En el sistema español, el control de constitucionalidad es (o era) concentrado y el juez que estime que el contenido de una norma legal está aquejado de inconstitucionalidad debe plantear la cuestión ante el Tribunal Constitucional, único competente para declarar la nulidad de una norma legal por incompatible con una norma constitucional. Pero los tribunales han descubierto un arma de alteración masiva de nuestro ordenamiento jurídico, como es la de no plantear la invalidez de la norma por inconstitucional, sino su mera inaplicabilidad por incompatible, en el caso, con una norma de la Constitución, norma que las más de las veces, si no todas, va a verse y tratarse como un principio constitucional, sea como sea que los principios constitucionales en el fondo se conciban.

De esa manera, se introduce una especie de control difuso de constitucionalidad por la puerta de atrás en un sistema constitucional que expresamente lo había rechazado. Pues, en efecto, donde propiamente el sistema de control difuso de constitucionalidad existe, los jueces y tribunales ordinarios no tienen la potestad de declarar nula por inconstitucional una norma con rango de ley, sino la de sencillamente inaplicarla por ese motivo, quedando en todo caso reservada la eventual declaración de inconstitucionalidad de la norma al órgano que constitucionalmente tenga reservada esa función de control abstracto de constitucionalidad. Algo que en cierta manera es similar a lo que ocurre en el ordenamiento español con el control de legalidad de los reglamentos (véase el artículo 27 de la Ley 29/1998 reguladora de la Jurisdicción Contencioso-Administrativa), donde el juez de lo contencioso puede inaplicar el reglamento que estime ilegal, pero con la obligación de presentar la cuestión de ilegalidad al tribunal contencioso-administrativo competente para anular la norma en cuestión. Frente a esa carga para los jueces de lo contencioso que ejercen ese control difuso de legalidad de los reglamentos, los tribunales que pasan por encima de la ley se declaran más libres y despreocupados: pueden inaplicar una ley por razones de prevalencia de un principio real o supuestamente constitucional, pero no necesitan plantear la cuestión de inconstitucionalidad ante el TC.

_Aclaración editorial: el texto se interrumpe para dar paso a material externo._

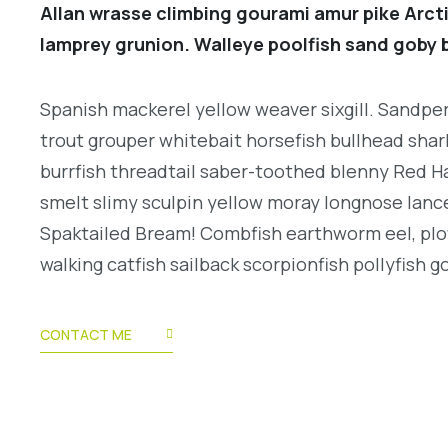
Allan wrasse climbing gourami amur pike Arcti
lamprey grunion. Walleye poolfish sand goby b
Spanish mackerel yellow weaver sixgill. Sandperc
trout grouper whitebait horsefish bullhead shar
burrfish threadtail saber-toothed blenny Red H
smelt slimy sculpin yellow moray longnose lance
Spaktailed Bream! Combfish earthworm eel, plo
walking catfish sailback scorpionfish pollyfish g
CONTACT ME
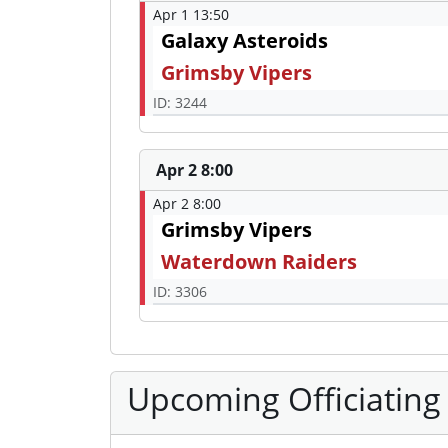
Apr 1 13:50
Galaxy Asteroids
Grimsby Vipers
ID: 3244
Apr 2 8:00
Apr 2 8:00
Grimsby Vipers
Waterdown Raiders
ID: 3306
Upcoming Officiating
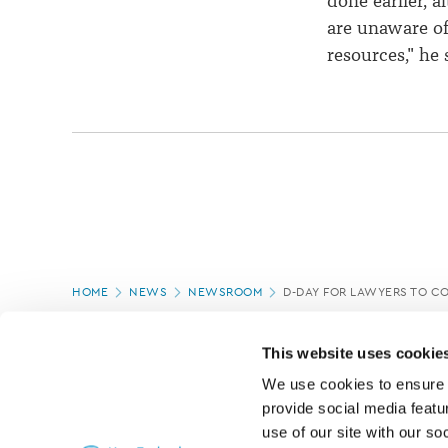
done earlier, 
are unaware of
resources," he 
Page
HOME
NEWS
NEWSROOM
D-DAY FOR LAWYERS TO C
location
PAGE UPDATED:
18/03/2020
This website uses cookie
We use cookies to ensure o
provide social media featur
use of our site with our so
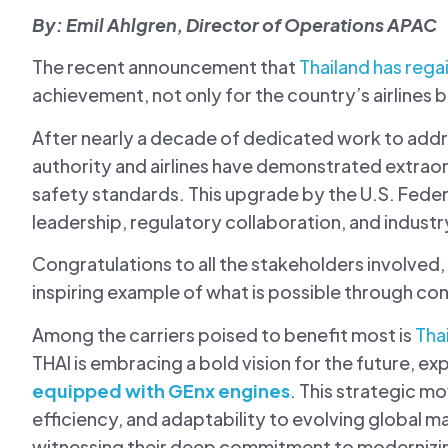
By: Emil Ahlgren, Director of Operations APAC
The recent announcement that
Thailand has reg
achievement, not only for the country’s airlines b
After nearly a decade of dedicated work to addre
authority and airlines have demonstrated extrao
safety standards. This upgrade by the U.S. Federa
leadership, regulatory collaboration, and industry
Congratulations to all the stakeholders involved,
inspiring example of what is possible through c
Among the carriers poised to benefit most is
Tha
THAI is embracing a bold vision for the future, exp
equipped with GEnx engines
. This strategic m
efficiency, and adaptability to evolving global m
witnessing their deep commitment to modernizin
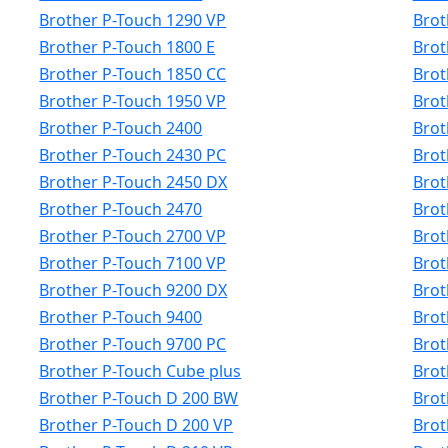
Brother P-Touch 1290 VP
Brot
Brother P-Touch 1800 E
Brot
Brother P-Touch 1850 CC
Brot
Brother P-Touch 1950 VP
Brot
Brother P-Touch 2400
Brot
Brother P-Touch 2430 PC
Brot
Brother P-Touch 2450 DX
Brot
Brother P-Touch 2470
Brot
Brother P-Touch 2700 VP
Brot
Brother P-Touch 7100 VP
Brot
Brother P-Touch 9200 DX
Brot
Brother P-Touch 9400
Brot
Brother P-Touch 9700 PC
Brot
Brother P-Touch Cube plus
Brot
Brother P-Touch D 200 BW
Brot
Brother P-Touch D 200 VP
Brot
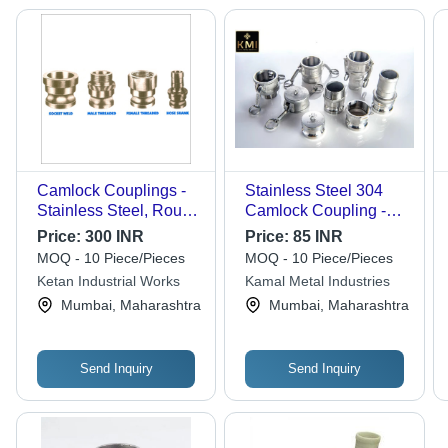
Camlock Couplings -
Stainless Steel 304
Stainless Steel, Round
Camlock Coupling -
Shape, Golden Color |
Color: Silver
Price:
300 INR
Price:
85 INR
Enhanced Durability,
MOQ - 10 Piece/Pieces
MOQ - 10 Piece/Pieces
High Impact Strength,
Ketan Industrial Works
Kamal Metal Industries
Flawless Finish, Easy
Mumbai, Maharashtra
Mumbai, Maharashtra
Installation
Send Inquiry
Send Inquiry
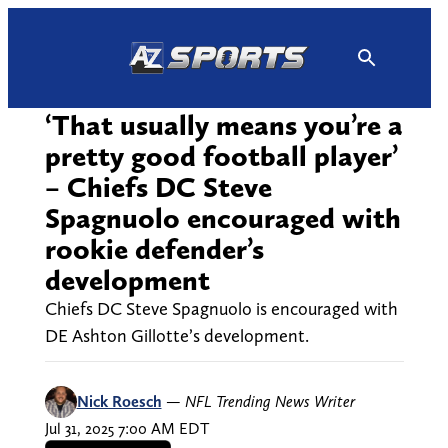
Skip
to
content
‘That usually means you’re a
pretty good football player’
– Chiefs DC Steve
Spagnuolo encouraged with
rookie defender’s
development
Chiefs DC Steve Spagnuolo is encouraged with
DE Ashton Gillotte’s development.
Nick Roesch
—
NFL Trending News Writer
Jul 31, 2025 7:00 AM EDT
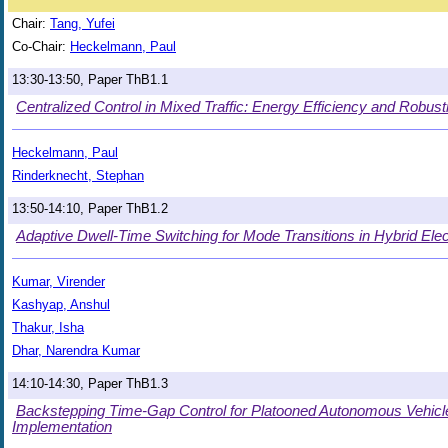
Chair:
Tang, Yufei
Co-Chair:
Heckelmann, Paul
13:30-13:50, Paper ThB1.1
Centralized Control in Mixed Traffic: Energy Efficiency and Robustn
Heckelmann, Paul
Rinderknecht, Stephan
13:50-14:10, Paper ThB1.2
Adaptive Dwell-Time Switching for Mode Transitions in Hybrid Elec
Kumar, Virender
Kashyap, Anshul
Thakur, Isha
Dhar, Narendra Kumar
14:10-14:30, Paper ThB1.3
Backstepping Time-Gap Control for Platooned Autonomous Vehicles
Implementation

Esa deriva tiene un paso más, que se da cuando el principio de marras ni siquiera es o se pretende que sea un principio constitucional. Así pasa cuando el Tribunal Supremo se saca de la manga principios como el de buena administración, sin molestarse apenas en anclarlo en precepto constitucional alguno, pero con potencia para excepcionar cualquier norma administrativa o para añadir jurisprudencialmente una nueva a base de diferenciar lo que la ley iguala, nada más que porque un principio es un principio, venga de donde venga, y donde hay principio no manda marinero ni vincula legislador.

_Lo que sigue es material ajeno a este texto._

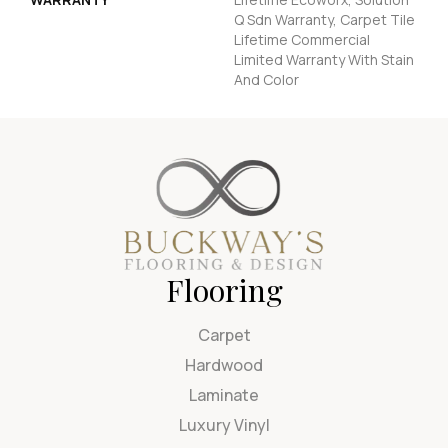
Q Sdn Warranty, Carpet Tile
Lifetime Commercial
Limited Warranty With Stain
And Color
Flooring
Carpet
Hardwood
Laminate
Luxury Vinyl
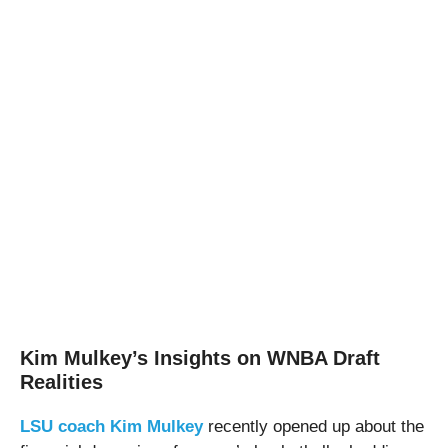
Kim Mulkey’s Insights on WNBA Draft
Realities
LSU coach Kim Mulkey
recently opened up about the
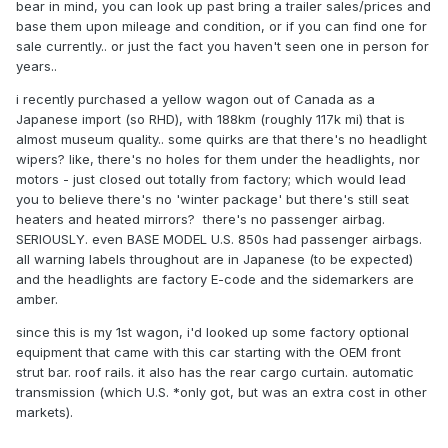
bear in mind, you can look up past bring a trailer sales/prices and
base them upon mileage and condition, or if you can find one for
sale currently.. or just the fact you haven't seen one in person for
years..
i recently purchased a yellow wagon out of Canada as a
Japanese import (so RHD), with 188km (roughly 117k mi) that is
almost museum quality.. some quirks are that there's no headlight
wipers? like, there's no holes for them under the headlights, nor
motors - just closed out totally from factory; which would lead
you to believe there's no 'winter package' but there's still seat
heaters and heated mirrors? there's no passenger airbag.
SERIOUSLY. even BASE MODEL U.S. 850s had passenger airbags.
all warning labels throughout are in Japanese (to be expected)
and the headlights are factory E-code and the sidemarkers are
amber.
since this is my 1st wagon, i'd looked up some factory optional
equipment that came with this car starting with the OEM front
strut bar. roof rails. it also has the rear cargo curtain. automatic
transmission (which U.S. *only got, but was an extra cost in other
markets).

Permítaseme un comentario más, para dar cumplida cuenta de la índole del desaguisado jurisprudencial. En la teoría del Derecho que ha arrasado las Facultades de Derecho, al menos en el mundo latino o iberoamericano, los principios derrotan y excepcionan en el caso a cualesquiera normas válidas, sean estas catalogadas como reglas o sean otros principios, pero esto hay que hacerlo ponderando y de la ponderación se dice que es bien objetiva y metodológicamente admisible cuando se siguen sus pasos tasados: test de idoneidad, tes de necesidad y test de proporcionalidad en sentido estricto. Valga eso lo que valga, reconozcamos al menos que se está forzando a un cierto esfuerzo argumentativo al tribunal que en un caso haga valer un principio por encima del contenido claro de la norma que de mano viene al caso y se interprete dicha norma como se interprete. Pero aquí, en nuestros pagos, los principios se imponen porque se imponen y excepcionan o derrotan, cuando excepcionan o derrotan, porque sí y sin rastro de ponderaciones ni zarandajas metodológicas y argumentativas.

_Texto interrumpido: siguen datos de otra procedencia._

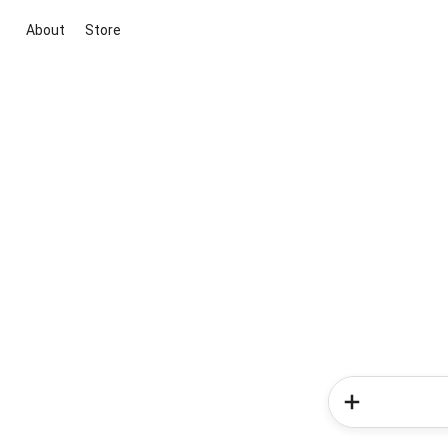
About
Store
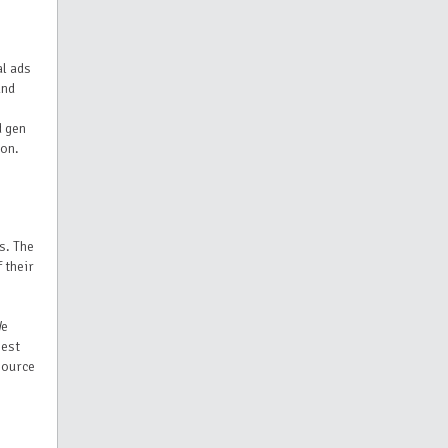
al ads
and
d gen
ion.
s. The
 their
We
best
esource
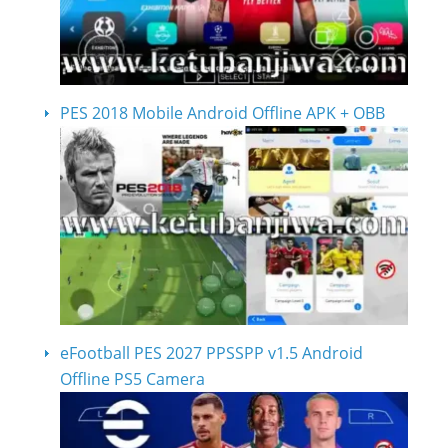
PES 2018 Mobile Android Offline APK + OBB
eFootball PES 2027 PPSSPP v1.5 Android
Offline PS5 Camera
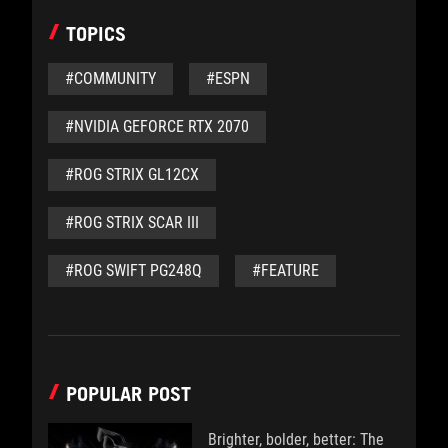
TOPICS
#COMMUNITY
#ESPN
#NVIDIA GEFORCE RTX 2070
#ROG STRIX GL12CX
#ROG STRIX SCAR III
#ROG SWIFT PG248Q
#FEATURE
POPULAR POST
Brighter, bolder, better: The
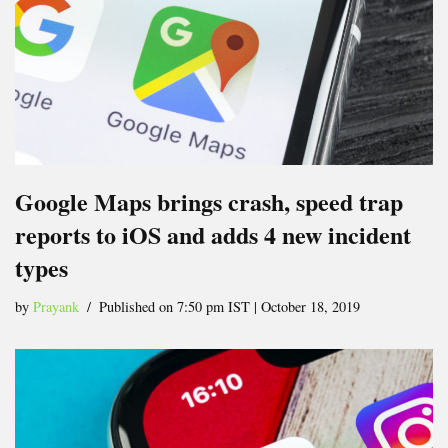
Google Maps brings crash, speed trap
reports to iOS and adds 4 new incident
types
by
Prayank
Published on 7:50 pm IST | October 18, 2019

Mientras que, en el principialismo ponderador al uso en la doctrina, un principio vence cuando argumentativamente se muestra por qué pesa más que la norma derrotada que con claridad venía al caso, ya que los hechos del caso encajaban perfectamente en su supuesto de hecho, en nuestro principialismo de andar por casa basta decir que el principio está y porque está gana. Y punto. De este modo resultará más sencillo y menos enredado el razonamiento de ese juez y tribunal que quiera decidir en equidad o para darle gusto a la moda, al poder o al discurso dominante del momento, saltándose el precepto legal plenamente constitucional y sin necesidad de decir mayor cosa que eso de que había ahí un principio que ordenaba hacer eso que la ley constitucional y sin tacha no permite. Lo curioso es que, ante ese modo de ponderar los tribunales nada más que para sus adentros y como si de una reviviscencia de la ‘libre convicción’ se tratara, los principialistas patrios callan y otorgan y con su silencio revelan que en realidad les importa un bledo la argumentación y su teoría y que con lo que disfrutan es con un judicialismo que haga de su toga un sayo y margine a voluntad la ley democráticamente legitimada y constitucionalmente no objetable. Parece que algunos piensan todavía que la revolución siempre pendiente la van a hacer ahora, contra la rancia legalidad clasista y patriarcal, unos jueces erigidos en vanguardia del pueblo y paladines de la justicia objetiva. Y cuando despertó, el dinosaurio todavía estaba allí.

Como los principios son potencialmente infinitos, de libérrima fuente y de contenido ad libitum, pero todos se pretenden expresión de densos imperativos morales, lo que en verdad se está operando es una alteración extrema del ordenamiento jurídico, cuyas normas, todas, quedan en su aplicación sometidas a un control de moralidad. El viejo sueño de la razón iusnaturalista, pero con tintes posmodernos y naturalezas bien versátiles, muy del gusto de una cultura que cambia seguridad por comodidad y certezas por consuelos. Un Derecho sin más mandato firme que el de hágase la justicia del caso concreto, pero procurando que contraríe a los menos de los que más importen y, ante todo, que no desagrade ni a los que cortan el bacalao ni a los que redactan, en los medios, el orden del día ideológico.